After successfully completing this lecture, you will be able to:

- Understand and plot the standard normal distribution
- Create a variety of random value from different distributions using the `Distributions` package
- Plot some of the distributions in the `Distributions` package
- Create your own data using a distribution and its parameters
- Use the online plotting library `Plotly`

<hr>
<h2>The standard normal distribution</h2>

The Julie function `rand()` allows us to return an array of randomly selected values.  The values come from a specific distribution, namely the **standard normal** distribution.  The majority of values cluster around the mean of $ 0 $ and a standard deviation of $ 1 $.  Let's get $ 1000 $ such values and attach this array to the variable `norm1`.

In [8]:
# We will put a semicolon at the end to supress the output
norm1 = randn(1000);

We can plot this as histogram.  In the example below, we will use the keyword argument `bins`.  Setting it to $ 10 $ means that between the minimum and maximum value we create $ 10 $ equally sized ranges and count how many values occur in each range.

In [9]:
# Beware the pink text box!!!
histogram(norm1, bins = 20, label = "Standard normal distribution", title = "Histogram")

These values were selected at random.  We can check how close we came to a real mean of $ 0 $ and a standard deviation of $ 1 $.

In [10]:
# Using mean()
mean(norm1)

In [11]:
# Standard deviation using std()
std(norm1)

[Back to the top](#In-this-lesson)

<hr>
<h2>Using the Distributions package</h2>

We can ask for random data point values for a variable to be taken from any number of discrete or continuous distributions.  This greatly expands on the standard normal distribution provided by the `randn()` function.  In this lesson we will concentrate on the continuous random variables and start with the normal distribution.

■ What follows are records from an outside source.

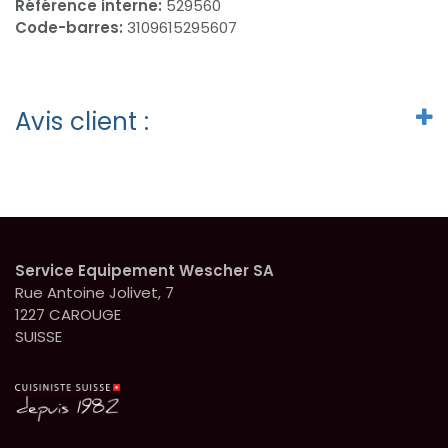
Référence interne:
529560
Code-barres:
3109615295607
Avis client :
Service Equipement Wescher SA
Rue Antoine Jolivet, 7
1227 CAROUGE
SUISSE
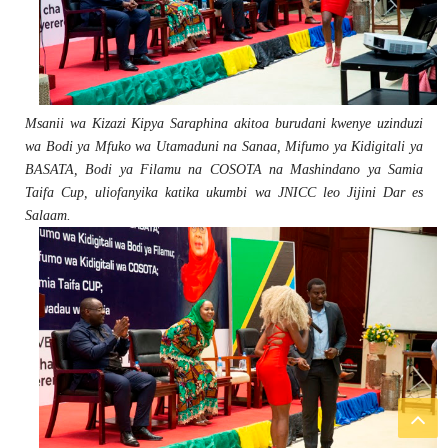
Msanii wa Kizazi Kipya Saraphina akitoa burudani kwenye uzinduzi
wa Bodi ya Mfuko wa Utamaduni na Sanaa, Mifumo ya Kidigitali ya
BASATA, Bodi ya Filamu na COSOTA na Mashindano ya Samia
Taifa Cup, uliofanyika katika ukumbi wa JNICC leo Jijini Dar es
Salaam.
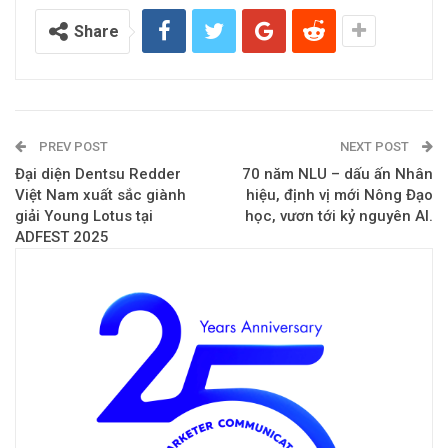
Share
PREV POST
NEXT POST
Đại diện Dentsu Redder
70 năm NLU – dấu ấn Nhân
Việt Nam xuất sắc giành
hiệu, định vị mới Nông Đạo
giải Young Lotus tại
học, vươn tới kỷ nguyên AI.
ADFEST 2025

### The normal distribution

The `Normal()` function from the Distribution package takes two arguments.  The first is the mean and the second is the required standard deviation.  We use it in conjunction with the `rand()` function so that we can specifiy how many data point values we want.

In [16]:
# Recreating the standard normal distribution
norm2 = rand(Normal(0, 1), 1000);

In [17]:
# Histogram
histogram(norm2, bins = 20, label = "Standard normal distribution",
title = "Histogram")

Just to belabor the point, we can use `Plots` to show us the theoretical normal distribution.

In [19]:
plot(Normal(0, 1), fill = (0.5, :blue), label = "Standard normal distribution",
title = "Density")

We can also fit some data to a distribution.  In the example below we use the `norm1` array and fit it to the standard normal distribution.

In [20]:
fit(Normal, norm1)

Distributions.Normal{Float64}(μ=0.01980401905621741, σ=0.9919103248200316)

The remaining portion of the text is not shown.